Montana Department of Corrections CIO John Daugherty says that when it comes to monitoring internal e-mail, technology must be paired with human intervention.
“E-mail filtering tools are not sophisticated enough today to distinguish between a report taken on an inmate that uses graphic language or has a graphic tattoo and employees who are exchanging graphic language and graphic images, so you’d waste your time with a lot of false positives internal mail would create,” he says.
Instead, he says agencies would be better served drafting clear and concise acceptable-use policies that explain to employees what they can and cannot do with government resources.
As an example, Daugherty points to an incident at the Montana State Prison that resulted in 74 employees being disciplined for e-mail misuse last December. Earlier that year, he says an employee told a supervisor that a message “of a pornographic nature” was offensive. After a detailed forensics investigation of employee mailboxes, department officials identified who had forwarded and/or commented on the message and carried out disciplinary action that ranged from counseling about appropriate e-mail use to verbal and written warnings to days off without pay. One employee resigned after the incident.
Daugherty credits the department’s two policies surrounding acceptable use of IT resources and unlawful use of computers — which all employees have to read and sign — as a basis for the investigation.
The Department of Corrections does not have e-mail monitoring tools in place, but Daugherty contends they probably would have missed the violation because the messages involved a combination of text and images. “When you get to a place like this where e-mail is being passed around internally, technology can only catch so much. You need the human element,” he says.

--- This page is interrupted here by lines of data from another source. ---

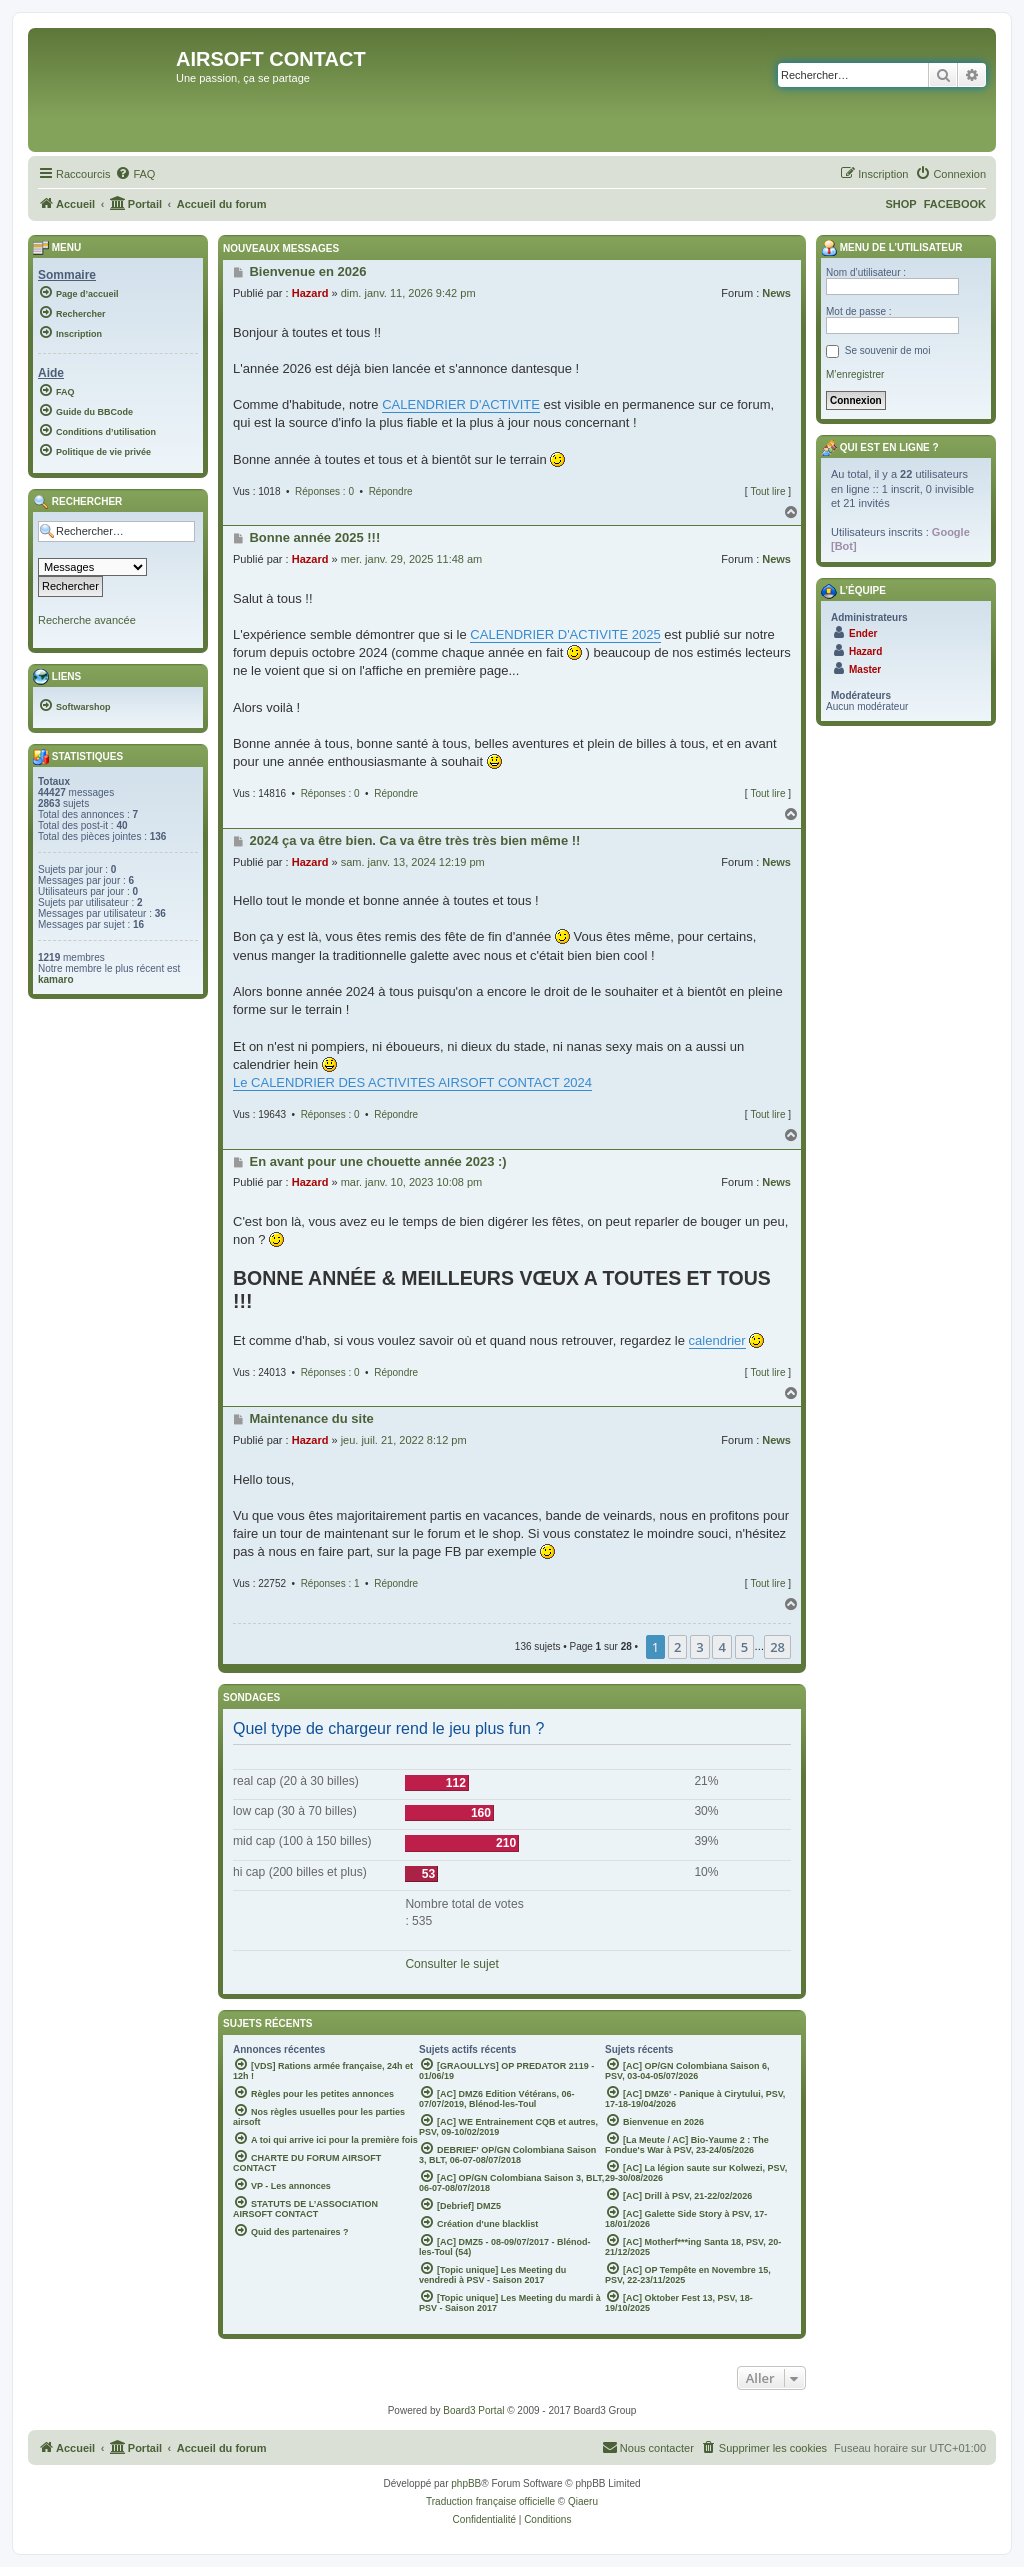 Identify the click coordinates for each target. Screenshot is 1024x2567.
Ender (863, 633)
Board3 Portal (473, 2410)
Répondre (391, 491)
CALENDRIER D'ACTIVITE (461, 404)
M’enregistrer (855, 374)
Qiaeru (583, 2501)
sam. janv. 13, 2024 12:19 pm (413, 862)
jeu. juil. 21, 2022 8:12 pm (404, 1440)
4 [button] (721, 1647)
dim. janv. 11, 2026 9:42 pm (408, 293)
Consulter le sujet (451, 1964)
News (776, 293)
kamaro (56, 979)
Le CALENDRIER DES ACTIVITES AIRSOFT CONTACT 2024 (412, 1082)
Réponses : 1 (330, 1583)
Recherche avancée (87, 620)
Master (865, 669)
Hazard (310, 293)
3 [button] (699, 1647)
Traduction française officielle (490, 2501)
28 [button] (777, 1647)
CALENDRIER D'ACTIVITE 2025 (565, 634)
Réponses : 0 (324, 491)
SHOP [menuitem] (900, 204)
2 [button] (677, 1647)
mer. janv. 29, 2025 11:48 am (412, 559)
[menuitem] (135, 174)
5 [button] (744, 1647)
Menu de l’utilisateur (891, 247)
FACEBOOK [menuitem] (955, 204)
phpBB (466, 2483)
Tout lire (767, 491)
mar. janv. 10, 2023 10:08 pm (412, 1182)
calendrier (717, 1340) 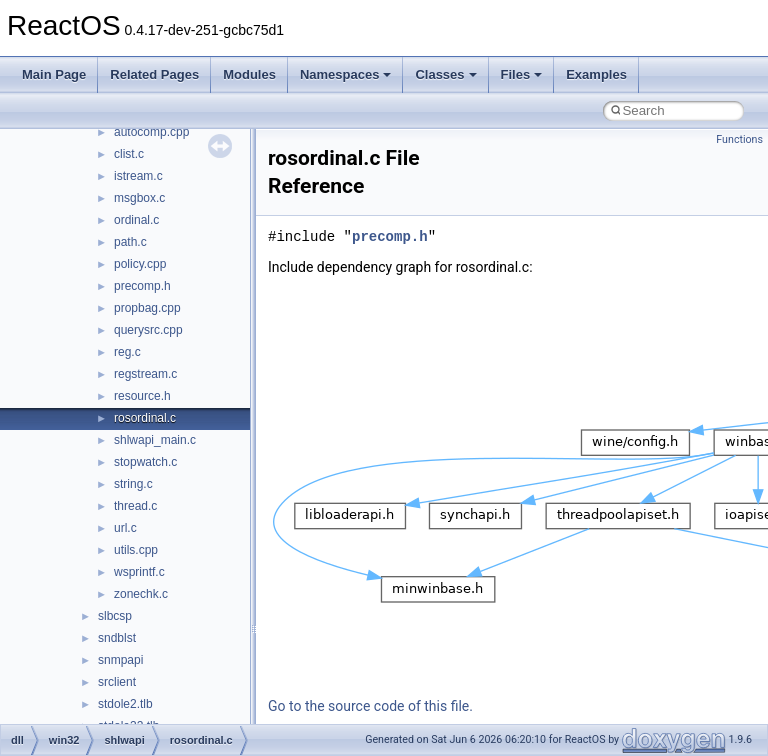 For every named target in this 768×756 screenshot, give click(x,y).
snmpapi (120, 660)
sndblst (117, 638)
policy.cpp (140, 264)
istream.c (138, 176)
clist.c (129, 154)
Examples (596, 74)
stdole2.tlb (125, 704)
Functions (739, 139)
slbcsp (115, 616)
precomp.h (142, 286)
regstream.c (145, 374)
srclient (117, 682)
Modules (249, 74)
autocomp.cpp (151, 132)
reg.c (127, 352)
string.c (133, 484)
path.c (130, 242)
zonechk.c (141, 594)
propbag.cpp (147, 308)
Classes (445, 74)
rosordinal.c (145, 418)
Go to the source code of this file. (370, 706)
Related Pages (154, 74)
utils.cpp (136, 550)
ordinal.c (136, 220)
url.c (125, 528)
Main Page (54, 74)
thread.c (135, 506)
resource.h (142, 396)
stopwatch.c (145, 462)
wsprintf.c (139, 572)
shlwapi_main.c (155, 440)
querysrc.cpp (148, 330)
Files (522, 74)
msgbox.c (139, 198)
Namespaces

John Burke, principal research analyst at New York–based Nemertes Research, agrees, adding that many organizations — public and private — do not have e-mail filtering technology for communications inside the firewall. “There is often an assumption that we trust each other. Therefore, we don’t want to put extraneous work on IT to sort through the false positives that this type of software can generate,” he says.
In addition, e-mail filtering can result in message-delivery delays. “It can be a lot of overhead for not a lot of gain internally,” he says. Where agencies can see a return is in the forensics, archiving and logging technology they use to reconcile claims and lawsuits regarding e-mail misuse. “Even if you don’t filter e-mail going amidst employees, you should archive it,” Burke says.
Daugherty is also a proponent of forensics and archiving technology. He uses a tool that enables him to search text and images within .pst files. However, he believes that IT should play as minimal a role as possible in e-mail misuse investigations. Instead, he encourages his human resources and legal teams to become familiar with the software and terminology used in e-mail forensics so they can carry out inspections themselves.
Crafting an Acceptable-Use Policy
At one time, the Montana Department of Corrections had entertained the idea of banning all personal use of the state’s e-mail system. However, CIO John Daugherty says this was unrealistic because employees working late hours needed a way to communicate with their families.
Instead, the department turned its attention to creating an acceptable-use policy that would clearly convey to employees e-mail use parameters. Here are some pointers on creating an acceptable-use policy.
- Convene a cross-functional team of department leaders to set expectations for how e-mail, Internet and computer resources are to be used relative to business goals.
- Create a detailed document that defines what you consider to be appropriate — and inappropriate — behavior. Don’t assume that your users know what you consider to be the difference between personal and professional messages.
- Explain the consequences for violating the policy within the document. For instance, if misuse of the e-mail system will result in termination, say so.
- Notify employees that you will be performing random, periodic audits of their mailboxes. Experts say this alone can be a great deterrent for misuse.
- Present the document to all employees at several times during their tenure, including hiring, reviews, and staff meetings. Allow time for them to ask questions and provide clear answers. Have them sign a written statement confirming they have read and understand the policy.